Most people constantly lie to themselves and like to be lied to by lovers, politicians, etc.
I can top that; I just ordered a Ayn Rand T-shirt. The Reason founders should hit up QVC; they're great sales people.
And if they ever get tired of talking about Ayn Rand and Sarah Palin, I'm hoping they can maybe devote a few minutes at some point to talking about the big 1,990 page health care monstrosity that is probably going to be voted on in the House Saturday evening.
"Her unpleasantness," he says, "ultimately can be fully justified given the treatment she was given when she came out the Soviet Union, told the truth about that country, and nobody paid attention."
No kidding. I can only imagine what it must have been like in 1930s Hollywood to be a refugee from Soviet communism.
To flee a place where people were being imprisoned and killed on a daily basis for being "bourgeois", and to then arrive in a place where the people doing the killing are extolled as romantic heros, and the people doing the extolling feel proud ot it and are praised by others are forward thinkers, must have been horrifying. And would, of course, breed a permanent and fully justified contempt for those people.
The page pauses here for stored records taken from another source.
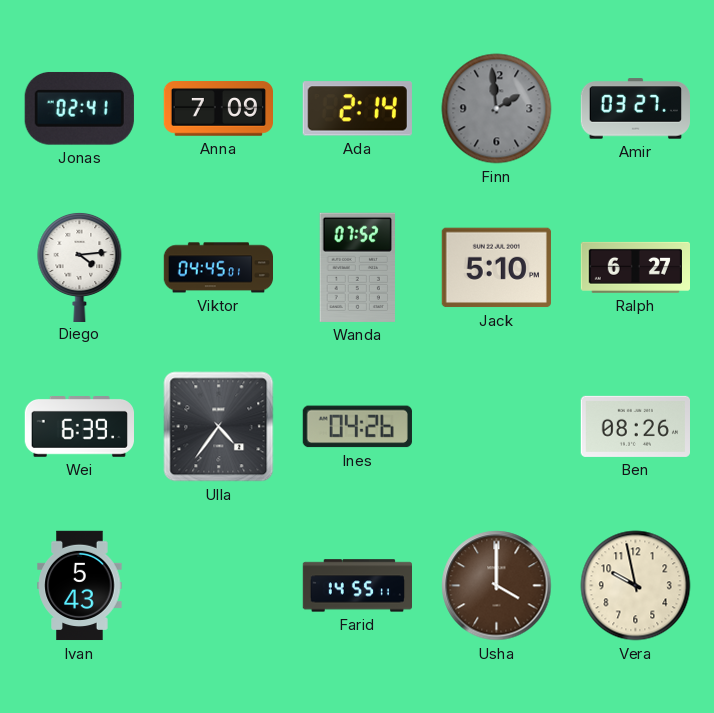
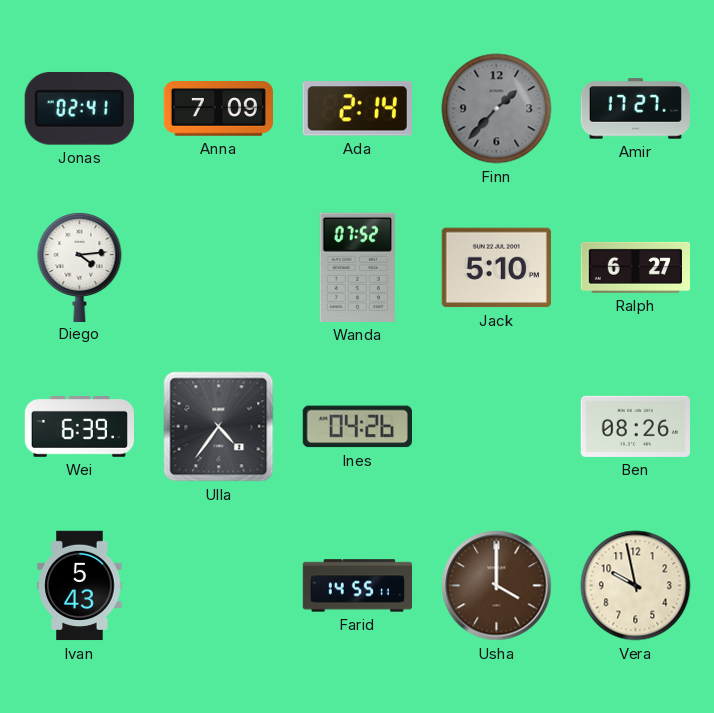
Finn: 1:59 -> 1:37
Amir: 03:27 -> 17:27
Viktor: 04:45 -> none
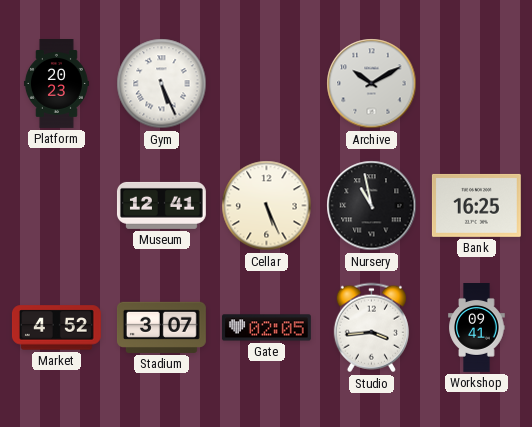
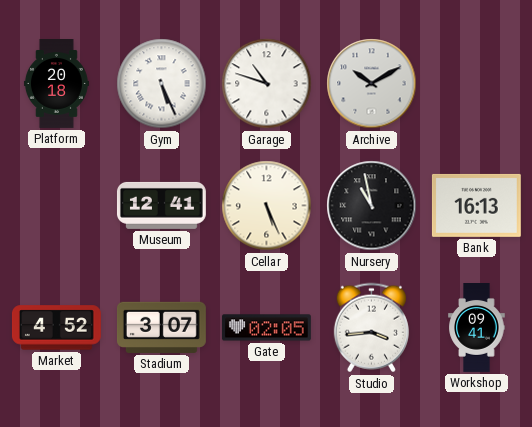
Platform: 20:23 -> 20:18
Garage: none -> 10:48
Bank: 16:25 -> 16:13
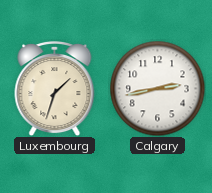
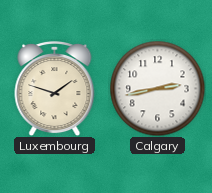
Luxembourg: 1:33 -> 1:48
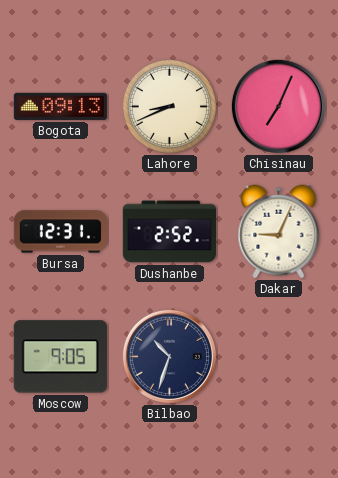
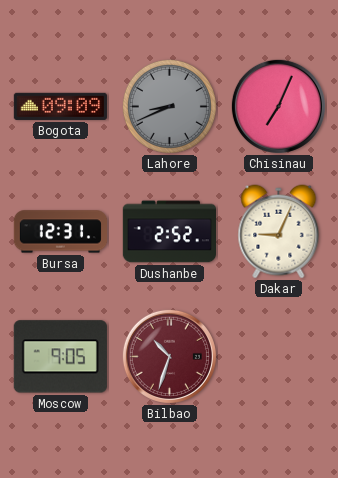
Bogota: 09:13 -> 09:09
Lahore dial: cream -> grey
Bilbao dial: navy -> burgundy
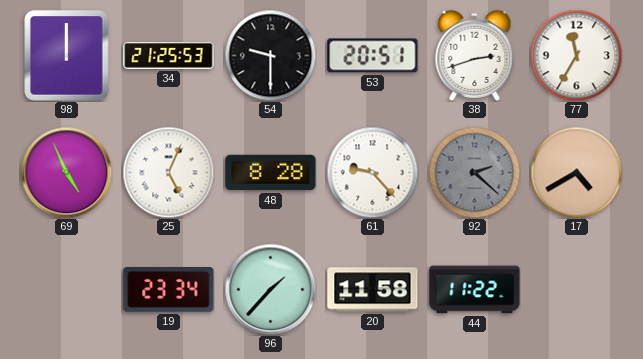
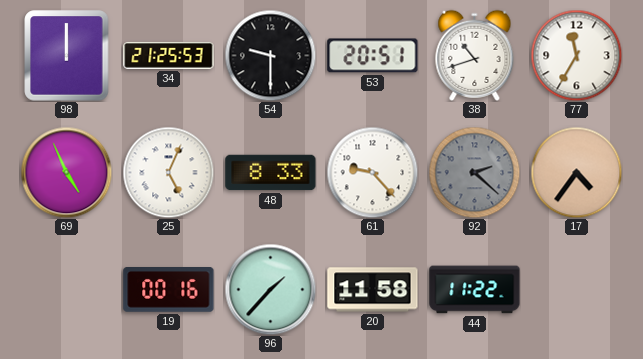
38: 2:42 -> 10:42
48: 8:28 -> 8:33
17: 4:40 -> 4:36
19: 23:34 -> 00:16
People who priase Castro deserve our contempt to day, and he only aspired to Stalin's stature.
To this day, I often ask people wearing a CCCP shirt if they would wear a Swastika. Then I tell them that what they are wearing is worse.
I rather enjoy wearing Soviet propaganda myself, if for no reason other than the great irony in it. I have the quintessential collegiate revolutionary Che shirt, a hammer and sickle shirt, and I cannot find the most awesome shirt I ever had, a black buttonup that I got at a salvation army memorial day sale that was adorned with patches in Russian and emblazoned with images of Lenin and Stalin. Never once has anyone so much as looked at me angrily. Were I to rock a Swazi, I'd get my ass kicked daily (though I'd be a hit with Taylor Swift).
It would be even more ironic if you wore a Swaztika, but it seems you are too big a pussy for that.
If this were asked grammatically, it might be understood. But its tone is so bizarre that all it deserves is a big "baloney".
That was a very good, brief assessment of Ayn Rand. I could use less Ayn Rand talk, but, surely, more Tibor Machan! (I can't believe I just typed that.)
There was little to disagree with, here. But it's interesting to note how much special pleading Rand requires, eh?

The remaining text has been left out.